Sécurité, visibilité, adaptation économique

Dans ce contexte difficile, les coopératives sont-elles toujours un atout pour les planteurs ? Oui, ont répondu unanimement les présidents de JA, de la CGB, et la présidente de la FNSEA. « La coopérative doit apporter la sécurité, dans une perspective intergénérationnelle », estime Samuel Vandaele, président de JA. Mais cette sécurité dépend nécessairement de la visibilité donnée aux producteurs, notamment en matière de prix, ce que les coopératives n’ont pas réussi à assurer ces dernières années.

« Sur les 10 dernières années, les deux meilleurs payeurs, ce sont les coops. On a essayé de faire de la fin des quotas une opportunité », tient à rappeler Olivier de Bohan, président de Cristal Union, qui assure que la crise était impossible à prévoir.

« On a tout fait pour tenir nos engagements, mais ces années sont le pas de temps qu’il nous faut pour revenir à un schéma normal », renchérit Jean-Charles Lefebvre, président du conseil de surveillance de Tereos. « Ce n’est pas le moment de se déchirer, il faut serrer les rangs », estime-t-il.

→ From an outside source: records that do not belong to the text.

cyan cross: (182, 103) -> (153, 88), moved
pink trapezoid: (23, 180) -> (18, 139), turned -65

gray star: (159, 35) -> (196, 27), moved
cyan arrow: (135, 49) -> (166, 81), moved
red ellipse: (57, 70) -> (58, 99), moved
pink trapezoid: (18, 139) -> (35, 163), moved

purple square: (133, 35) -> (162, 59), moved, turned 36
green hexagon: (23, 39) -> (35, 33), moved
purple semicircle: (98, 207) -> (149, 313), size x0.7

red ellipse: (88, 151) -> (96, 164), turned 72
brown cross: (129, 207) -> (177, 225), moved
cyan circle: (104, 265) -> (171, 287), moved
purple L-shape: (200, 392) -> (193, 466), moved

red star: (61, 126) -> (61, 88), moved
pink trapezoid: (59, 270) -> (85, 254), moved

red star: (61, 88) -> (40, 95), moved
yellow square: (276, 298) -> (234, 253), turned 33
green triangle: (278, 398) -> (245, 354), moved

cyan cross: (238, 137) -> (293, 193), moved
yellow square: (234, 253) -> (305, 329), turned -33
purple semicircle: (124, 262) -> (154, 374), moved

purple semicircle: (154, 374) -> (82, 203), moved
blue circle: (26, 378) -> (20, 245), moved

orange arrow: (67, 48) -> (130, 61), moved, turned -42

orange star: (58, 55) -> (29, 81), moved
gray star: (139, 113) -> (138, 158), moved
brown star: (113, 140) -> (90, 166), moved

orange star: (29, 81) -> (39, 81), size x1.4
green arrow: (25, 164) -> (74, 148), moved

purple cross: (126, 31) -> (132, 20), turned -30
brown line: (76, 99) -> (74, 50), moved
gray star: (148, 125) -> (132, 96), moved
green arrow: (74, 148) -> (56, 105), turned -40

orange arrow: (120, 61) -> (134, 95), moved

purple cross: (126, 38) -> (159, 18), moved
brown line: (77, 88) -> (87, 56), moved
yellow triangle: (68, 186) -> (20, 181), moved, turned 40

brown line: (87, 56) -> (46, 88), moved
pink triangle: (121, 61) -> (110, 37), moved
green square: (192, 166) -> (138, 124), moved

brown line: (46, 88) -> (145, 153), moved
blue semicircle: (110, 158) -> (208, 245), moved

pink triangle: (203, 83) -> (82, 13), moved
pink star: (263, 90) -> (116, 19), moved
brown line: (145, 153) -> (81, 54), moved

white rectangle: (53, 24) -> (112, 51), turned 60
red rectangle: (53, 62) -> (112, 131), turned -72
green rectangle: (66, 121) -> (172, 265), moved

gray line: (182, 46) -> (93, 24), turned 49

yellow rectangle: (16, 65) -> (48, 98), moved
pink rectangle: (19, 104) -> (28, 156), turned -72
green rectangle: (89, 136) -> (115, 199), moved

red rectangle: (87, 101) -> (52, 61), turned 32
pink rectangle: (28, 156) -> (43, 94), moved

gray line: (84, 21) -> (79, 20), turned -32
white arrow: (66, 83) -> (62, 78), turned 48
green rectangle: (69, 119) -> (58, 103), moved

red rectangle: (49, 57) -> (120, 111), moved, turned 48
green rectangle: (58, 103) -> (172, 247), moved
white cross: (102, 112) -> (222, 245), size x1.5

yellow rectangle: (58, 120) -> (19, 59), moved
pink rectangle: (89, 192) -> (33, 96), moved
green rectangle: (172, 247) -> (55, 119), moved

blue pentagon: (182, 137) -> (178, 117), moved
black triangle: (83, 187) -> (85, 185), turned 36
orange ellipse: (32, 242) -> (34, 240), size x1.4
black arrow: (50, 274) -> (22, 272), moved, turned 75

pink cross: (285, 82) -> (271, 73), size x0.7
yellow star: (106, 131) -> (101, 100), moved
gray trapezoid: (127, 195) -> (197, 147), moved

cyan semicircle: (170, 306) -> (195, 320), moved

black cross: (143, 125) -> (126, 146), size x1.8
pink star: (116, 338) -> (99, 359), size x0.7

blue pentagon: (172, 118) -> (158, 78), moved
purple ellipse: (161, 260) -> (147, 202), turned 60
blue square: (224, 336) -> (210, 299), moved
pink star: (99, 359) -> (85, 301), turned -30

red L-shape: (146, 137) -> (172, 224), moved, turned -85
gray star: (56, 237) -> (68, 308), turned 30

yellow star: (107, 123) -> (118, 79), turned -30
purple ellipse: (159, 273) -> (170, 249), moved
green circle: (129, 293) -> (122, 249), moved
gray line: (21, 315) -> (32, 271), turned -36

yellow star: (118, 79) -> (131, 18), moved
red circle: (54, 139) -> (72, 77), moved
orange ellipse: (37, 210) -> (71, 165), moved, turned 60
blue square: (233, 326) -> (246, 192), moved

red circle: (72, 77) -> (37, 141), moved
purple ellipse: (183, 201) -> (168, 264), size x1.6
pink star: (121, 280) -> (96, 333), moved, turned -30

Pour Dominique Chargé, président de la Coopération agricole, « ce qui a changé par rapport à 1990, ce n’est pas la coopération, c’est le contexte économique. Il faut que l’on s’adapte au contexte économique de notre époque ».

Lire également : Coopération agricole : répondre aux nouveaux défis

Adapter le syndicalisme ?

Et pour Olivier de Bohan, le syndicalisme agricole doit lui aussi s’adapter. « Les actes du syndicalisme d’hier ne peuvent plus être ceux de demain. Le rôle des syndicats est d’avant tout d’aller auprès des ministères, des instances de gouvernement, pour défendre les sujets d’intérêt généraux pour la filière, car ils ont une liberté de parole que les structures économiques ne peuvent pas avoir. Par contre ce n’est pas leur rôle d’aller dans les centres de réception, ce n’est pas le rôle du syndicat de négocier les prix », développe-t-il.

Samuel Vandaele, Jean-Charles Lefèbvre, Franck Sander, Olivier de Bohan, Christiane Lambert et Dominique Chargé, lors de l’AG de la CGB. (©TNC)

Une position qui n’a pas manqué de faire réagir Christiane Lambert : « Économie et prix, ça ne peut pas être dissocié, nous défendons le revenu des agriculteurs en étant dans notre rôle syndical ».

Pour Samuel Vandaele, c’est une question de curseur. « Je pense qu’en tant que président de JA nat, je n’ai pas à interférer dans le calcul du prix décidé dans les coops, mais je dois y avoir accès.  Par contre, sur les sections locales, bien sûr qu’il doit y avoir un échange ». Échange que défend également Dominique Chargé : « il est absolument indispensable que nous ayons ensemble des échanges pour évoquer la situation économique. Nous sommes entre agriculteurs. On a les mêmes intérêts, même si chacun doit jouer son rôle ! ».

Construire en commun

En dépit de désaccords parfois difficiles à digérer pour les producteurs, notamment ceux qui se sont constitués en organisations de producteurs face à Saint Louis Sucre, avec une absence de soutien remarquée de la part de la coopération, syndicalisme et coopératives veulent continuer à avancer en commun sur un certain nombre de sujets d’avenir : présence des jeunes dans les instances, signature d’accords interprofessionnels, éviter les doublons…

D’autant plus « qu’on a aussi une part de responsabilité dans ce qui arrive, la filière betteravière était filière d’excellence, peut-être qu’on s’en est un peu désintéressés, on n’a pas su anticiper ni se protéger » regrette Samuel Vandaele. La complémentarité entre les deux parties reste donc toujours d’actualité.  

S’il n’a pas forcément son mot à dire dans les décisions prises par les instances coopératives, le syndicalisme peut en revanche donner son avis, positif ou négatif, décidant d’apposer une sorte de « tampon » qui donnera confiance aux producteurs qui veulent s’engager dans une coop, explique Franck Sander.

« Ne nous renfermons pas sur nous-mêmes », conclut d’ailleurs le président de la CGB, conscient qu’au-delà des débats internes au monde agricole, ce dernier « a besoin de réconcilier la société avec les agriculteurs ».